Right in our own backyard, at the University of Kentucky, there are brilliant minds at work, doing important research toward an eventual vaccine.
Campbell explained, "We've got scientists at the University of Kentucky who are trying to develop better tests to try and work out who's got the disease. The anti-body test is the one that's getting a lot of attention because then you can see who's had the disease as well."

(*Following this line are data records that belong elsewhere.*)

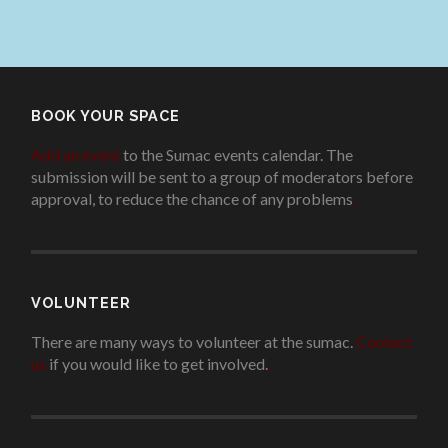
BOOK YOUR SPACE
Add an event
to the Sumac events calendar. The
submission will be sent to a group of moderators before
approval, to reduce the chance of any problems
.
VOLUNTEER
There are many ways to volunteer at the sumac.
Contact
us
if you would like to get involved.
.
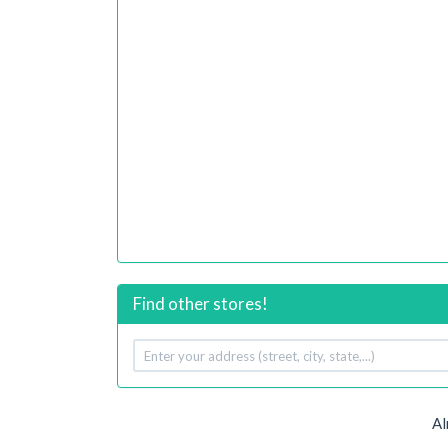
Find other stores!
Your
address
Al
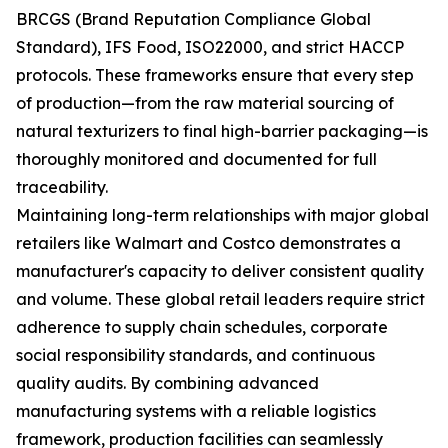
BRCGS (Brand Reputation Compliance Global
Standard), IFS Food, ISO22000, and strict HACCP
protocols. These frameworks ensure that every step
of production—from the raw material sourcing of
natural texturizers to final high-barrier packaging—is
thoroughly monitored and documented for full
traceability.
Maintaining long-term relationships with major global
retailers like Walmart and Costco demonstrates a
manufacturer's capacity to deliver consistent quality
and volume. These global retail leaders require strict
adherence to supply chain schedules, corporate
social responsibility standards, and continuous
quality audits. By combining advanced
manufacturing systems with a reliable logistics
framework, production facilities can seamlessly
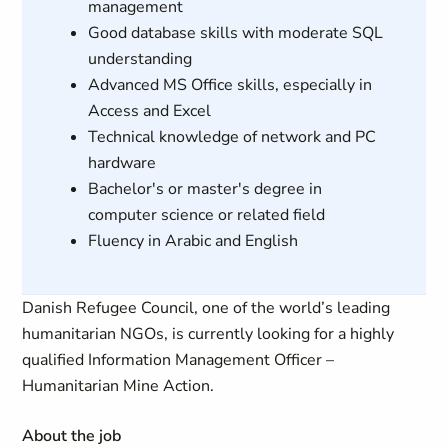
management
Good database skills with moderate SQL
understanding
Advanced MS Office skills, especially in
Access and Excel
Technical knowledge of network and PC
hardware
Bachelor's or master's degree in
computer science or related field
Fluency in Arabic and English
Danish Refugee Council, one of the world’s leading
humanitarian NGOs, is currently looking for a highly
qualified Information Management Officer –
Humanitarian Mine Action.
About the job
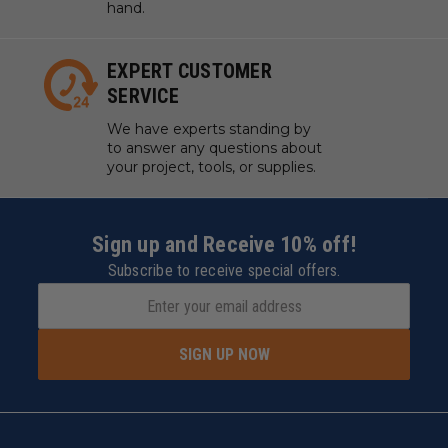
hand.
EXPERT CUSTOMER
SERVICE
We have experts standing by
to answer any questions about
your project, tools, or supplies.
Sign up and Receive 10% off!
Subscribe to receive special offers.
SIGN UP NOW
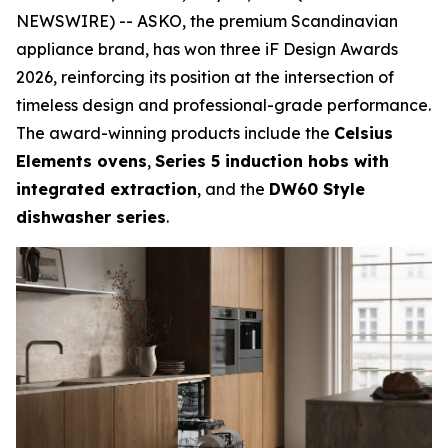
NEWSWIRE) -- ASKO, the premium Scandinavian
appliance brand, has won three iF Design Awards
2026, reinforcing its position at the intersection of
timeless design and professional-grade performance.
The award-winning products include the
Celsius
Elements ovens
,
Series 5 induction hobs with
integrated extraction
, and the
DW60 Style
dishwasher series
.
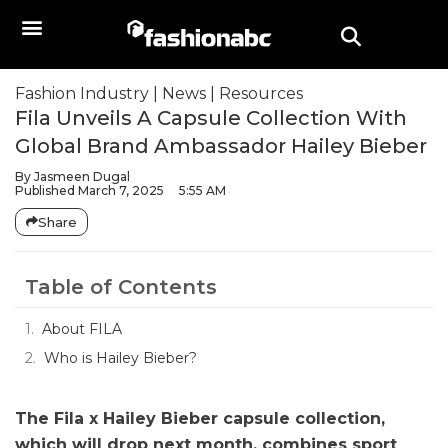
Fashion Industry
|
News
|
Resources
Fila Unveils A Capsule Collection With
Global Brand Ambassador Hailey Bieber
By
Jasmeen Dugal
Published
March 7, 2025
5:55 AM
Share
Table of Contents
About FILA
Who is Hailey Bieber?
The Fila x Hailey Bieber capsule collection,
which will drop next month, combines sport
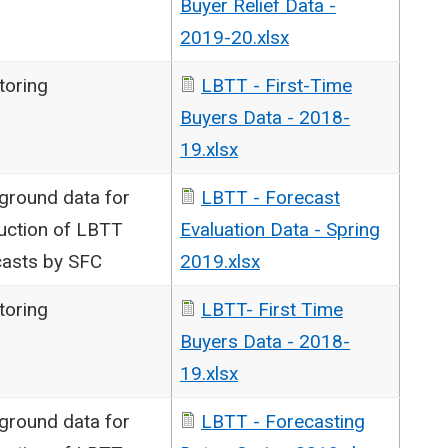
Buyer Relief Data -
2019-20.xlsx
toring
LBTT - First-Time
Buyers Data - 2018-
19.xlsx
ground data for
LBTT - Forecast
uction of LBTT
Evaluation Data - Spring
casts by SFC
2019.xlsx
toring
LBTT- First Time
Buyers Data - 2018-
19.xlsx
ground data for
LBTT - Forecasting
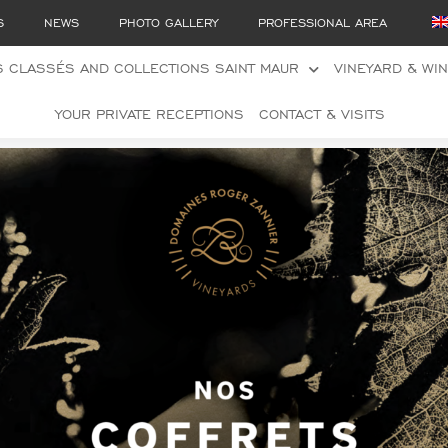
S
NEWS
PHOTO GALLERY
PROFESSIONAL AREA
 CLASSÉS AND COLLECTIONS SAINT MAUR
VINEYARD & WI
YOUR PRIVATE RECEPTIONS
CONTACT & VISITS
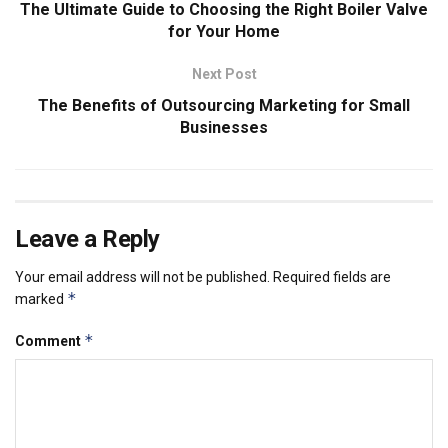
The Ultimate Guide to Choosing the Right Boiler Valve
for Your Home
Next Post
The Benefits of Outsourcing Marketing for Small
Businesses
Leave a Reply
Your email address will not be published.
Required fields are
*
marked
*
Comment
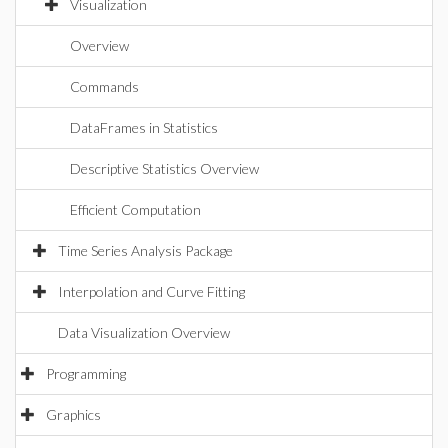
Visualization
Overview
Commands
DataFrames in Statistics
Descriptive Statistics Overview
Efficient Computation
Time Series Analysis Package
Interpolation and Curve Fitting
Data Visualization Overview
Programming
Graphics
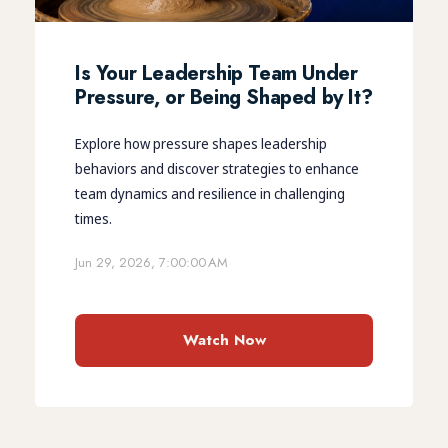
Is Your Leadership Team Under
Pressure, or Being Shaped by It?
Explore how pressure shapes leadership
behaviors and discover strategies to enhance
team dynamics and resilience in challenging
times.
Jun 29, 2026, 7:00:00 AM
Watch Now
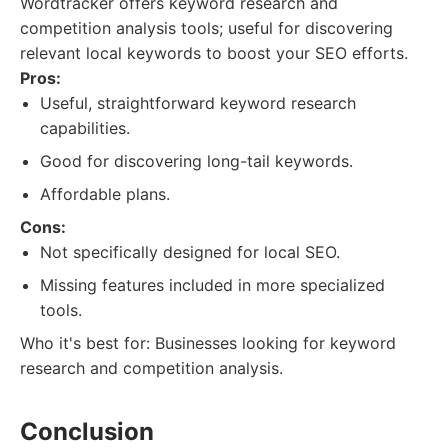
Wordtracker offers keyword research and
competition analysis tools; useful for discovering
relevant local keywords to boost your SEO efforts.
Pros:
Useful, straightforward keyword research
capabilities.
Good for discovering long-tail keywords.
Affordable plans.
Cons:
Not specifically designed for local SEO.
Missing features included in more specialized
tools.
Who it's best for: Businesses looking for keyword
research and competition analysis.
Conclusion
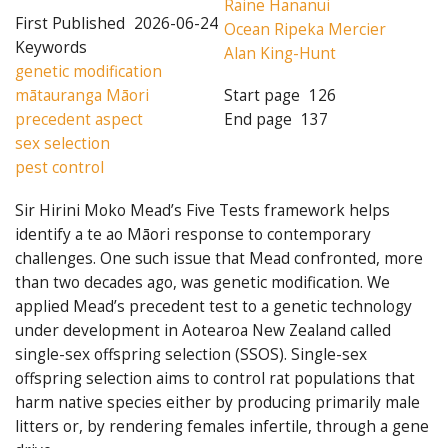
Raine Hananui
First Published
2026-06-24
Ocean Ripeka Mercier
Keywords
Alan King-Hunt
genetic modification
mātauranga Māori
Start page
126
precedent aspect
End page
137
sex selection
pest control
Sir Hirini Moko Mead’s Five Tests framework helps
identify a te ao Māori response to contemporary
challenges. One such issue that Mead confronted, more
than two decades ago, was genetic modification. We
applied Mead’s precedent test to a genetic technology
under development in Aotearoa New Zealand called
single-sex offspring selection (SSOS). Single-sex
offspring selection aims to control rat populations that
harm native species either by producing primarily male
litters or, by rendering females infertile, through a gene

Campbell is the director of the newly created COVID-19 biobank at UK. The biobank is like a library, but instead of being filled with books, it is filled with specimens from patients who have tested positive for COVID-19.
"Things like a drip of blood, exhale breath, and then we collect those specimens and give them to scientists who will then use them to help fight COVID, " Campbell said.
The team got the biobank up and running in just two weeks, something biobank manager, Marietta Barton-Baxter, said would normally take about 18 months.
"I have never been involved anything obviously of this magnitude as far as the pandemic and the urgency of getting things up and running so quickly, " said Barton-Baxter, CCRC.
The specimens are collected with no additional burden to the patient or the medical staff. By being able to access these types of materials, researchers can develop better testing methods, therapies and yes, eventually a vaccine. However, they warn that will take months and large-scale clinical trials.
Perhaps the most crucial part of this process is the patient themselves because they are the ones who hold the key to the cure. Proving, even in the medical world, the only way we will get through this and truly on the road to the rebound is together.
Barton-Baxter said, "It may not be able to help them directly, but what they are doing for the future patients is absolutely amazing. It's the key to us being able to figure out the additional testing that we need to do and the additional treatments and ultimately a vaccine."